简便度:精确度与符合的深层学习弹性培训 (EasyScale: Accuracy-consistent Elastic Training for Deep Learning) - 专知论文

会员服务 ·

0

Learning · 簇 · 深度学习 · MoDELS · SLA ·

2022 年 8 月 30 日

EasyScale: Accuracy-consistent Elastic Training for Deep Learning

翻译：简便度:精确度与符合的深层学习弹性培训

Mingzhen Li,Wencong Xiao,Biao Sun,Hanyu Zhao,Hailong Yang,Shiru Ren,Zhongzhi Luan,Xianyan Jia,Yi Liu,Yong Li,Depei Qian,Wei Lin

Distributed synchronized GPU training is commonly used for deep learning.
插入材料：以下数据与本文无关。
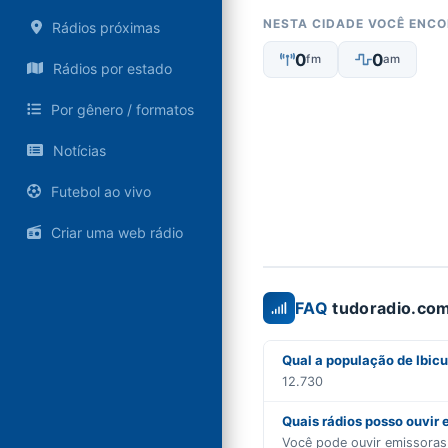
NESTA CIDADE VOCÊ ENC
Rádios próximas
0
0
fm
am
Rádios por estado
Por gênero / formatos
Notícias
Futebol ao vivo
Criar uma web rádio
FAQ
tudoradio.com
Qual a população de Ibicu
12.730
Quais rádios posso ouvir 
Você pode ouvir emissora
The resource constraint of using fixed GPUs makes large-scale deep learning training jobs suffer, and also lowers the cluster utilization. However, incorporating resource elasticity often introduces non-determinism in model accuracy, which is mainly due to the lack of capability to isolate the model training procedure from hardware resources. We introduce EasyScale, an elastic framework that scales distributed training on heterogeneous GPUs while producing deterministic deep learning models. EasyScale follows the data-parallel training flow strictly, traces the accuracy-relevant factors carefully, utilizes the deep learning characteristics for context switching efficiently, thus achieving elastic accuracy-consistent model training. To saturate the computation capability of heterogeneous GPUs, EasyScale dynamically assigns workers based on our intra-job and inter-job scheduling policies, minimizing GPU idle time and maximizing aggregated job throughput accordingly. Deployed in an online serving cluster of CompanyA, EasyScale powers elastic deep learning training jobs to utilize free GPUs opportunistically, improving the overall cluster utilization by 62.1% without violating SLA.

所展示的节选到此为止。